TOP STORY >> Repairs needed on old overpass

Leader staff writer

Arkansas Highway Department crews this week repaired the bridge at Jacksonville’s Main Street overpass on Hwy. 67/167 after yet another accident on the aging and troublesome section of road.

Spokesman Danny Straessle said a driver struck the vertical columns that support the guardrails on the southbound outside lane. The car then ricocheted across to the other lane, hitting the railing on the other side of the bridge, he noted.

Straessle added that the southbound inside lane of Hwy. 67/167 will be closed from 9 a.m. to 3 p.m. Tuesday through Thursday, weather permitting, for repairs to the other side of the bridge. Traffic will be controlled using cones and warning signs.

Details of the accident, such as the driver’s name and when it happened, are unknown because the accident was not reported to police, Straessle explained.

He added, “They’re lucky they didn’t go off the bridge.”

Others have not been so lucky.

The overpass has a long history of accidents and deaths, and, in tandem with the Redmond Road overpass just to the south, it is slated for replacement.

Straessle said bids for the project would be let in the fall.

Construction could take at least 18 months after bids are accepted.

Mayor Gary Fletcher previously estimated the bridges would be replaced by the end of 2014 at the earliest.

The new structures will have three lanes each direction and generous shoulders, Randy Ort, a highway department spokesman, said previously.

The 2013-2016 Transportation Improvement Plan estimates the replacement cost at $17.3 million.

The new Main Street bridge will have a gentler curve than the current bridge, will have barriers that meet modern standards and will be banked, Jacksonville City Engineer Jay Whisker said previously.

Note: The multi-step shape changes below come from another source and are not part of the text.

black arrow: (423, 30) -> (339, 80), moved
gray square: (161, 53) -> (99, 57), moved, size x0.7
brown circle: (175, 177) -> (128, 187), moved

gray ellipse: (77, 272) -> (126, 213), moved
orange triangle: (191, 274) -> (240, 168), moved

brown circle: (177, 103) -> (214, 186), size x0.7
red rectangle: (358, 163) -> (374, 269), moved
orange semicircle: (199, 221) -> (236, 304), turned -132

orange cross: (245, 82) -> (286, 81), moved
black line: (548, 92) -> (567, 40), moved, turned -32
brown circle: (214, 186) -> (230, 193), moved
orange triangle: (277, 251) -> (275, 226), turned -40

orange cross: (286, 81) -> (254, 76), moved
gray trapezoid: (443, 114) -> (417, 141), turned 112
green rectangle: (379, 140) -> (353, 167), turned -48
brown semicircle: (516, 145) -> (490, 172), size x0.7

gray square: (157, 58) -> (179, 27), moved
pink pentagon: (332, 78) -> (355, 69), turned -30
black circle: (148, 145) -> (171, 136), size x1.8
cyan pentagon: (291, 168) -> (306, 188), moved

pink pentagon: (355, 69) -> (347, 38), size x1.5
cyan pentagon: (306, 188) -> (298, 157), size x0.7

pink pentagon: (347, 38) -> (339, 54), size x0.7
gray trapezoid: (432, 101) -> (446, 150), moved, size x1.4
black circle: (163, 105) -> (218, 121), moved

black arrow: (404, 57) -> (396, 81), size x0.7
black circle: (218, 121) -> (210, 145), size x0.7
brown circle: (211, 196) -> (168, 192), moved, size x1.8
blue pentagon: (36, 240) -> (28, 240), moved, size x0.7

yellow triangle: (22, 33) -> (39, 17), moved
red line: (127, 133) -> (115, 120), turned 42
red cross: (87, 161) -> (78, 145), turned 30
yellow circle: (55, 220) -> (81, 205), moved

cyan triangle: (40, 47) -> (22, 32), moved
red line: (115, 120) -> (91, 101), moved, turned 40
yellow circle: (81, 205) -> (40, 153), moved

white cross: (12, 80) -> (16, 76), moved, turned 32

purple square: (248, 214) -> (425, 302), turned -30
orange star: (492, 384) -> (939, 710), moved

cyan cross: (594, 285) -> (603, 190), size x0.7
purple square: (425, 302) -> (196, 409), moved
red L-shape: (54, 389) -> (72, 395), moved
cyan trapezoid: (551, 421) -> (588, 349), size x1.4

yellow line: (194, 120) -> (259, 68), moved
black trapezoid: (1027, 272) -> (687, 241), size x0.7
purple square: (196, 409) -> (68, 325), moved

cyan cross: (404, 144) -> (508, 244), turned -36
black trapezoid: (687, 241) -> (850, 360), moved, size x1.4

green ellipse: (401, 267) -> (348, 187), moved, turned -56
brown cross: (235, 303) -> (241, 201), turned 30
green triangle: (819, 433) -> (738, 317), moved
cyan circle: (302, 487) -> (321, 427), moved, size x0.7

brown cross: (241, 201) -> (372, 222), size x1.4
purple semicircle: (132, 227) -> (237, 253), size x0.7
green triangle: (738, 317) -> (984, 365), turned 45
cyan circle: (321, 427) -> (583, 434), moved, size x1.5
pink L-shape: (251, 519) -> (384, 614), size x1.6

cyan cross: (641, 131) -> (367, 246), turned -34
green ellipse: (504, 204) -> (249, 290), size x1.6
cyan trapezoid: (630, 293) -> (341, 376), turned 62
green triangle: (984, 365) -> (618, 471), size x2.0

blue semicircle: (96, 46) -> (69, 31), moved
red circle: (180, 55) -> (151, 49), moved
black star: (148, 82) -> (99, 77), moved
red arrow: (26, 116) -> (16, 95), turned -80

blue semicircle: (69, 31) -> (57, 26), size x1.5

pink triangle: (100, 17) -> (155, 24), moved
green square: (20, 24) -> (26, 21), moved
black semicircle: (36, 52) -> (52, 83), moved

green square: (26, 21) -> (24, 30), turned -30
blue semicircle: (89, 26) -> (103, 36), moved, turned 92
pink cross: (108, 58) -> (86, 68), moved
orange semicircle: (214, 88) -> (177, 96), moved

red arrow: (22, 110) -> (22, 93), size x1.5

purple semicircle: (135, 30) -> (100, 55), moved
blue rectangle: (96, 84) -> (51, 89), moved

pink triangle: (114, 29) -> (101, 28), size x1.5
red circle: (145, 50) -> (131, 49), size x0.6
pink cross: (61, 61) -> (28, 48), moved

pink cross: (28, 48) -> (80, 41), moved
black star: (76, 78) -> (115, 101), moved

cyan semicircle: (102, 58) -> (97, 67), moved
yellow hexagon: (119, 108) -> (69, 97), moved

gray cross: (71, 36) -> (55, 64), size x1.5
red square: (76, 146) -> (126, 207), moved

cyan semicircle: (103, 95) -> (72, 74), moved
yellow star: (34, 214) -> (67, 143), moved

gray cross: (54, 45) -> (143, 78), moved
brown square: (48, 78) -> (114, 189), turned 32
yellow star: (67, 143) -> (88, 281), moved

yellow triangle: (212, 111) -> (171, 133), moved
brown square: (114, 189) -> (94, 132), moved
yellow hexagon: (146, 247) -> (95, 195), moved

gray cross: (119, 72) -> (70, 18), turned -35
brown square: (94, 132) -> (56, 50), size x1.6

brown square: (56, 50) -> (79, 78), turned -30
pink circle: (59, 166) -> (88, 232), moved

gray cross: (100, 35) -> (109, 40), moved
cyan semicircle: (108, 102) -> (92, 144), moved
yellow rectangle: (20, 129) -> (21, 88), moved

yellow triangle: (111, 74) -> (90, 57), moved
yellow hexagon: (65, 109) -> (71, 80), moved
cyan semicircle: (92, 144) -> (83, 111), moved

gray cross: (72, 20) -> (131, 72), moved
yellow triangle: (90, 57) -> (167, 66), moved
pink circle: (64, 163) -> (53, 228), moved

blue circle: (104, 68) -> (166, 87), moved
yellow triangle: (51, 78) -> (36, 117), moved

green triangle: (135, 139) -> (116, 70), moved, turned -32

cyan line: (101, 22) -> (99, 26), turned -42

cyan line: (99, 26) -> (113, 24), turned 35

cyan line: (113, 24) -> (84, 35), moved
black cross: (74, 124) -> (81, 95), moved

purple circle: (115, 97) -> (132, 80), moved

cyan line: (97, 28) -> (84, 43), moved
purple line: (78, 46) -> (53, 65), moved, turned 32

The new overpasses are the next step toward widening Hwy. 67/167 from I-40 to Cabot.

The area maintenance director discovered the most recent damage to the overpass, Straessle noted.

From 2001 through 2010, State Police worked 249 crashes on the bridge or on its approach, according to statistics provided by the State Police.

Most accidents on the overpass occur in the southbound lane, where centrifugal force helps errant vehicles to — and sometimes through — the guardrails 20 feet above Main Street.

In December, an 18-wheeler’s right front tire blew out while the driver was crossing the bridge.

The truck took out eight concrete guardrail posts before plunging down the grassy embankment.

Fortunately, no one was injured.

In late October, a local man was killed in an accident on or near the bridge.

In February 2006, a man from Ward was crushed and pronounced dead at the scene after a gravel truck slammed two pickup trucks through the overpass guardrail and plunged after them onto Main Street, dumping the gravel on the other vehicles, according to the State Police account.